## ASSIGNMENT
Show every line of the records below that contains the word "week".

DATA FOR THE TASK START

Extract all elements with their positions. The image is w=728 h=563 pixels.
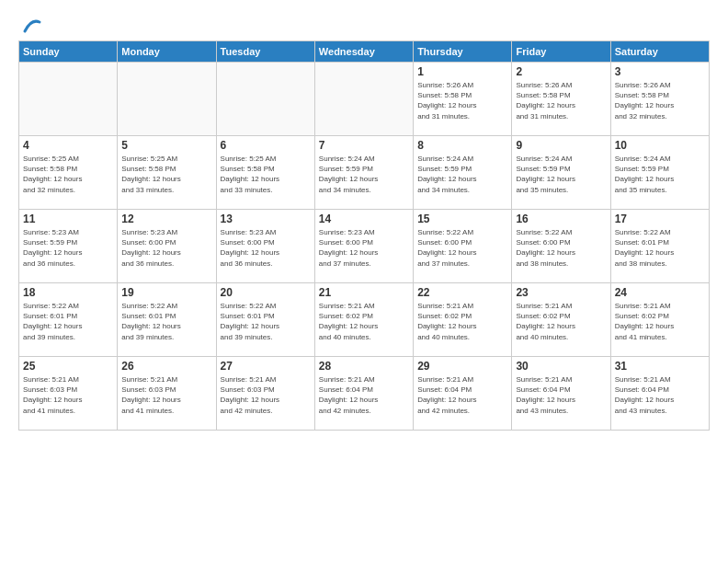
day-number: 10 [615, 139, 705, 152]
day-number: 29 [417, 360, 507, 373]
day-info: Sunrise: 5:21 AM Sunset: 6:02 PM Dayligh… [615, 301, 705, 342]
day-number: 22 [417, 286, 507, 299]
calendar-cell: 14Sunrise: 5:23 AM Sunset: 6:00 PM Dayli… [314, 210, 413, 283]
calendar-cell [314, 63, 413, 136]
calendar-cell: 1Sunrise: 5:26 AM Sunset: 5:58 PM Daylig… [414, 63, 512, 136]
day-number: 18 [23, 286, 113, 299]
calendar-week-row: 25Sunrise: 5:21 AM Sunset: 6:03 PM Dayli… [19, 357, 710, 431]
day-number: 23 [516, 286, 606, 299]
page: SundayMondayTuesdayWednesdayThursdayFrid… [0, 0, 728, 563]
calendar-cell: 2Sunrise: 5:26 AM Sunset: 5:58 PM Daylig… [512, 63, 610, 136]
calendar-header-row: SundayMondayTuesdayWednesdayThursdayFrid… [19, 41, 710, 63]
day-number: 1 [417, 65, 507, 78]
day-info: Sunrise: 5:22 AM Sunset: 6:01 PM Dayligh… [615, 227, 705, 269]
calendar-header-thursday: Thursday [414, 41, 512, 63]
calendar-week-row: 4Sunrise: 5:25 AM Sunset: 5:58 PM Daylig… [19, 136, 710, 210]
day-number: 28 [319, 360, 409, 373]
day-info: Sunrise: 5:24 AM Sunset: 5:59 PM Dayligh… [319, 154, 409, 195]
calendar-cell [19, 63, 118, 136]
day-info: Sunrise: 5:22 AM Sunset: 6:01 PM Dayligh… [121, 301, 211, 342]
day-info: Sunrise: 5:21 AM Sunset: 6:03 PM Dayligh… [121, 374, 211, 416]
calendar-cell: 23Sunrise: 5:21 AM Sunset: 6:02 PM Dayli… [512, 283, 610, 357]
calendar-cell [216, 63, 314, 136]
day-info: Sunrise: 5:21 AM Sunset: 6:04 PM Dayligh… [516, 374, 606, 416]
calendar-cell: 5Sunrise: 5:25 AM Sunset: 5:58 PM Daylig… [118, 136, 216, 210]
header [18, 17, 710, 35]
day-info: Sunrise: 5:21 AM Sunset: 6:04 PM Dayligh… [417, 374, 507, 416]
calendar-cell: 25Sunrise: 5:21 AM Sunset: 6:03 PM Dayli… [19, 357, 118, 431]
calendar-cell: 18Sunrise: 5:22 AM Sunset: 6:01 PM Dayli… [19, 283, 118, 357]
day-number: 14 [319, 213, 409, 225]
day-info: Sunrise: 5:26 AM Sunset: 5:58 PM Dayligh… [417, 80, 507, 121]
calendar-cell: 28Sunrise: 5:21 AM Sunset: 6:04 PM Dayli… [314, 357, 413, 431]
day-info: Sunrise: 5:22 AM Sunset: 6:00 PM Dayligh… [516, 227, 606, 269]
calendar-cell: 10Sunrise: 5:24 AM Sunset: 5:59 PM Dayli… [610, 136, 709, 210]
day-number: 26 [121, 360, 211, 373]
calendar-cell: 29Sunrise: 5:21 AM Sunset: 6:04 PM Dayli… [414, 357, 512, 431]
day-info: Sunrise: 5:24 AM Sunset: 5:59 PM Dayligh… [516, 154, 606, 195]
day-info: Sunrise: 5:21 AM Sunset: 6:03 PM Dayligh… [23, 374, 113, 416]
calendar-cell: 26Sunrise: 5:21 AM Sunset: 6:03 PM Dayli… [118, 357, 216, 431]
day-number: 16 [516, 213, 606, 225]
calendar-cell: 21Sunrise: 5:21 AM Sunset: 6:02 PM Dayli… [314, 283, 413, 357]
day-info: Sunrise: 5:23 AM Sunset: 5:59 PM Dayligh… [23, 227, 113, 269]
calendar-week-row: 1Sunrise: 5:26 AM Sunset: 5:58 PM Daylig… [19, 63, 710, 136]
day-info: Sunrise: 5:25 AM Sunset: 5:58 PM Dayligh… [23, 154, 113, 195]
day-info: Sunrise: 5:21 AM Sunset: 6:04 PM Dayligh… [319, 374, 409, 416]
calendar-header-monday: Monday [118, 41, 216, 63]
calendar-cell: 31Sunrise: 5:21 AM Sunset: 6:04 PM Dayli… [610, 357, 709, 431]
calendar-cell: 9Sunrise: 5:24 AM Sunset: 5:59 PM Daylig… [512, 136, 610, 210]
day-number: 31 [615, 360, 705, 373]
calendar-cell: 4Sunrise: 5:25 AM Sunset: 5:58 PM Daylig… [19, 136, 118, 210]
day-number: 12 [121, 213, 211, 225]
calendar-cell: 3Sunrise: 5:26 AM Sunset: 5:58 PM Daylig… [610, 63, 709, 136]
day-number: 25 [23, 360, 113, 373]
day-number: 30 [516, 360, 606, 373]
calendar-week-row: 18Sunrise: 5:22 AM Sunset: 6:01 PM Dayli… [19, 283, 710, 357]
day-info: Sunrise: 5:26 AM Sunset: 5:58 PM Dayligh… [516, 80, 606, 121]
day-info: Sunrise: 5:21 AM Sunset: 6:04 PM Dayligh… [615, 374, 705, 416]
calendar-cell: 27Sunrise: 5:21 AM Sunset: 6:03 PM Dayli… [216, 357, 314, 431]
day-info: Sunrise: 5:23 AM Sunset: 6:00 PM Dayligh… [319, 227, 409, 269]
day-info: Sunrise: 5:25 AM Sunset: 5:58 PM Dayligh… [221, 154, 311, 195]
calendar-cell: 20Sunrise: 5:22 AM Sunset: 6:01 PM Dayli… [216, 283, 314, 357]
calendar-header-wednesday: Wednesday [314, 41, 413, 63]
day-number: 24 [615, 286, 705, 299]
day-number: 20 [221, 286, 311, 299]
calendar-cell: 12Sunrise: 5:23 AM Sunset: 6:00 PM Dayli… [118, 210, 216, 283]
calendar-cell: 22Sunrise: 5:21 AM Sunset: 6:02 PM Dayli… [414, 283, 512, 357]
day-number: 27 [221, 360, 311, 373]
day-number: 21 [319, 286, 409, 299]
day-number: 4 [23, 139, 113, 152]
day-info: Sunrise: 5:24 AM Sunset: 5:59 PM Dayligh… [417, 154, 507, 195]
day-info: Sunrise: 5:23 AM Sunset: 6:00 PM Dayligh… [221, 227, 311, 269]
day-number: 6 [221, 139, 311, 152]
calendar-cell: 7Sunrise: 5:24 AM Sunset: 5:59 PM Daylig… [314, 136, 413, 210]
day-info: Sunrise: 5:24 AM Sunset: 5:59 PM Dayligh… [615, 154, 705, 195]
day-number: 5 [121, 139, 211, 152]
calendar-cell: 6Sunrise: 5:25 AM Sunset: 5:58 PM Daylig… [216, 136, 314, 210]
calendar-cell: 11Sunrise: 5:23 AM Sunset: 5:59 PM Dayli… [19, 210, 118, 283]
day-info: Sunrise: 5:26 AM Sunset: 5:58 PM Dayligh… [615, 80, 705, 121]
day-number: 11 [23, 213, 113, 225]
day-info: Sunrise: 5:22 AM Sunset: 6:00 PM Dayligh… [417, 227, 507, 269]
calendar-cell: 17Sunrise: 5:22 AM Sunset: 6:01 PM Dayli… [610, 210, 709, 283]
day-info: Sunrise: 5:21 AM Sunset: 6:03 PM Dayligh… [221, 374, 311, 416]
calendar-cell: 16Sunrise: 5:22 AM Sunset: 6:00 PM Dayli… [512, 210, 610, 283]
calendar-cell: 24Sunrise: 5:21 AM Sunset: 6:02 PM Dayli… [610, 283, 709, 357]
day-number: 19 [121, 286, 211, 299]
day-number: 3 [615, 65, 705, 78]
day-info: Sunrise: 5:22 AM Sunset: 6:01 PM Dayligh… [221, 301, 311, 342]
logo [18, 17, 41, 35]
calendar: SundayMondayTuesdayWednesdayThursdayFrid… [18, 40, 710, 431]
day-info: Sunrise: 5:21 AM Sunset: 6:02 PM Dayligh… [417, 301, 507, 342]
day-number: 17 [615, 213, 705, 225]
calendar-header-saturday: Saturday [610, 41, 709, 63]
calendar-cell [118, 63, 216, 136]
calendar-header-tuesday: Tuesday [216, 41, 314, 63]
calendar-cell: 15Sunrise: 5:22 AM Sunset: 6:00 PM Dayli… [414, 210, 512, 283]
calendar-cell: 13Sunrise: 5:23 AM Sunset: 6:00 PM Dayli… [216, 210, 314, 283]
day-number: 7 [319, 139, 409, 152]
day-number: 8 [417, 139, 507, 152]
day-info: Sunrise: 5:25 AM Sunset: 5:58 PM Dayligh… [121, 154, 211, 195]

DATA FOR THE TASK END

## TASK RESULT
calendar-week-row: 25Sunrise: 5:21 AM Sunset: 6:03 PM Dayli… [19, 357, 710, 431]
calendar-week-row: 4Sunrise: 5:25 AM Sunset: 5:58 PM Daylig… [19, 136, 710, 210]
calendar-week-row: 1Sunrise: 5:26 AM Sunset: 5:58 PM Daylig… [19, 63, 710, 136]
calendar-week-row: 18Sunrise: 5:22 AM Sunset: 6:01 PM Dayli… [19, 283, 710, 357]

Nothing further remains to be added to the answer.